What Makes a Dog a Good Candidate for a Custom Brace?

A custom brace is not right for every pet. For example, a puppy will quickly out grow a custom orthotic and would be better served with an off-the-shelf brace. A senior dog is the perfect candidate for a custom brace. Many senior pups suffer from degenerative joint conditions or arthritis, all of which can benefit from joint support.

A custom dog brace is recommended:

  • When a dog is unable to tolerate anesthesia or undergo surgery
  • If surgery is too expensive
  • Post-surgical joint support is needed as the dog heals
  • Rehabilitative use to stabilize the joint while assisting or restricting a dog’s range of motion
  • When long term joint stabilization is expected or prevent further joint injury

Did we answer all your questions on "Dog Leg Braces"?


  1. What can be done to support front shoulder arthritis. Painful to step on leg due to transmission of weight impulse to shoulder.

    Thank you

    • Hi Colleen, shoulders can be tricky. I have seen a custom brace fabricated to support a dog’s shoulder, elbow, and carpal at the same time. I would recommend contacting us at 888-253-0777, we can connect your with our Certified Prosthetist Orthotist, he can work directly with your veterinarian to ensure the support is exactly where your dog needs it. Alternately, I have also seen a dog use full support or four-wheel wheelchair to lessen pressure on its front legs.

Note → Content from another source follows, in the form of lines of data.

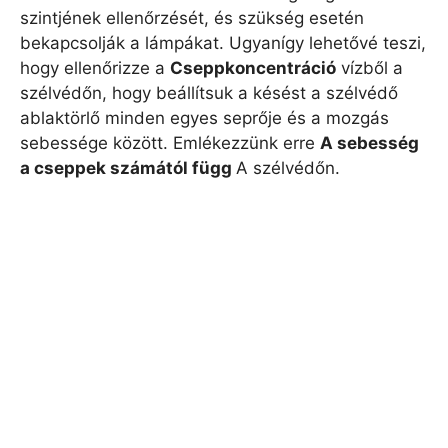
szintjének ellenőrzését, és szükség esetén
bekapcsolják a lámpákat. Ugyanígy lehetővé teszi,
hogy ellenőrizze a
Cseppkoncentráció
vízből a
szélvédőn, hogy beállítsuk a késést a szélvédő
ablaktörlő minden egyes seprője és a mozgás
sebessége között. Emlékezzünk erre
A sebesség
a cseppek számától függ
A szélvédőn.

  2. Hi, my dog is 16 and has hip dysplasia. He has lost a lot of muscle from his back end and so now can’t get up on his own. However, he still like to walk, but he is clearly struggling more and more. I also notice he is now tentative on his front legs (possibly due to weight transfer). He is on paid medication i.e., Gabipentin, but I don’t have use any brace/leg/hip support – would it be worth me investing in something now?

    • Hi Wendy, if you’re seeing signs of strain and changes in his mobility, it certainly sounds like he needs support. A hip support will help to relieve joint discomfort for dogs with mild to moderate hip dysplasia, but as is the dysplasia advances he will need even more support to stay active. I would recommend a dog wheelchair, which will reduce the amount of weight he’s placing on his back legs, but still encourage him to walk naturally.

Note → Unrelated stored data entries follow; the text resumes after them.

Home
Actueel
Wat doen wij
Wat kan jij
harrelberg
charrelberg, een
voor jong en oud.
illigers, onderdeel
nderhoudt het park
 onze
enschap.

  3. I have a rescued cane corso femail. Both acls are damaged old injuries that were never repaired. I beleive from an blow probably car to her left side. She has arthritis to the left femoral head and both acls and the base of the tail. Would a brace for her acls be of any benefit and how much

    • Hi Elaine, it sounds like your Cano Corso had some pretty severe injuries. I would recommend speaking with your veterinarian to make sure you’re getting the right level of support for her hips and knees. If she struggles to walk ane bear her full weight on her legs, it might be that she needs some mobility assistance to help make it easier to walk. Even if it’s only temporary a dog wheelchair can really help make the recovery process an easier one!

  4. Hakuna female Great Dane 115 lbs. BCS 6/9 with history paraparesis and sarcopenia right hind leg due to compressive radiculopathy. Lack oof proprioception on affected limb and compensatory coxofemoral joint overwhelm on contralateral limb
    What kind of support can be customized to help her to walk more conformable?